▶ **EXERCISE BRIEF**
Go through the records and copy each line where the string "przekopu" occurs.

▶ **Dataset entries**
[Start of Attachment]

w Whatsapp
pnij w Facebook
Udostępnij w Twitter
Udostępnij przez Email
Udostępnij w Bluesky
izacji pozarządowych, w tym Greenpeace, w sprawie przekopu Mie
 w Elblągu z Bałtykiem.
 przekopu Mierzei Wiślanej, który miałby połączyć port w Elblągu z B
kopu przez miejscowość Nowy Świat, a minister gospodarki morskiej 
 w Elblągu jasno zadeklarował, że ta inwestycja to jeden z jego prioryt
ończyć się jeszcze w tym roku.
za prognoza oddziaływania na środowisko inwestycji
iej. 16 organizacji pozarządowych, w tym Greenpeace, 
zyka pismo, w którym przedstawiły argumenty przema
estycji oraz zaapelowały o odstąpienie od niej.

[End of Attachment]
[Start of Attachment]

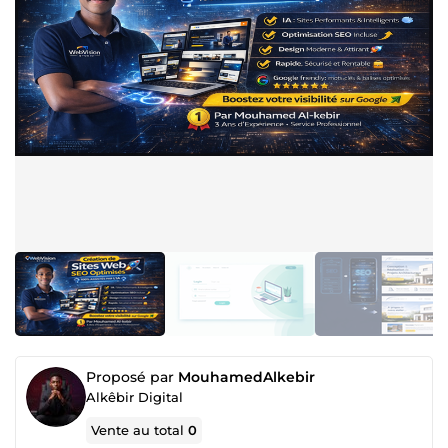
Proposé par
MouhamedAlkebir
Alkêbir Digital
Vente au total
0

[End of Attachment]

▶ **SOLUTION TO THE EXERCISE**
izacji pozarządowych, w tym Greenpeace, w sprawie przekopu Mie
 przekopu Mierzei Wiślanej, który miałby połączyć port w Elblągu z B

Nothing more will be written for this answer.